▶ [Data in this exercise]

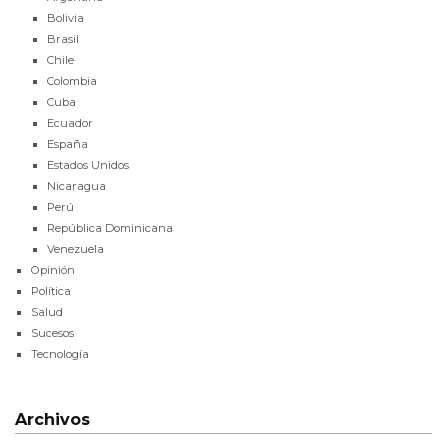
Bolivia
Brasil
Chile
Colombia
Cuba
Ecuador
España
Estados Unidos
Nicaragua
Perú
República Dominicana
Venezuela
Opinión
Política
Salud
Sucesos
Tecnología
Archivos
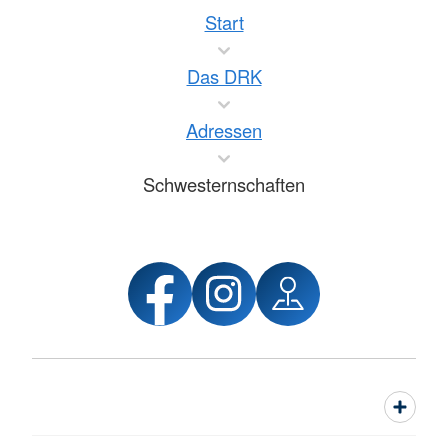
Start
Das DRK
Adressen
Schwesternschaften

--

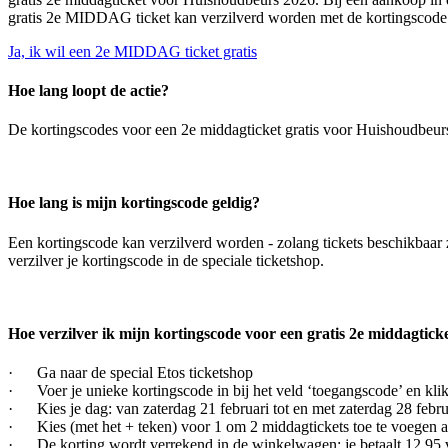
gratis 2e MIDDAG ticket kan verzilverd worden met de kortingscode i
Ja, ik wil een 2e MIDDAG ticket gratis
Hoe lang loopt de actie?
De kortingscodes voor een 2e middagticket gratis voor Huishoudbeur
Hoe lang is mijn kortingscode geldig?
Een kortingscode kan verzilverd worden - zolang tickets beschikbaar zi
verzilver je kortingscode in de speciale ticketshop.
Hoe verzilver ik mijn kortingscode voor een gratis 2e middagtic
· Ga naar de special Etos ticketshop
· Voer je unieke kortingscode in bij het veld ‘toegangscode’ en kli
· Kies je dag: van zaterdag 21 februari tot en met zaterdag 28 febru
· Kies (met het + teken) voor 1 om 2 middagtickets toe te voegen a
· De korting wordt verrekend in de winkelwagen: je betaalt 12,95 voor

▶ [Task description]
Copy all the lines from the data above that hold the word "verzilverd".

▶ [Solution]
gratis 2e MIDDAG ticket kan verzilverd worden met de kortingscode i
Een kortingscode kan verzilverd worden - zolang tickets beschikbaar zi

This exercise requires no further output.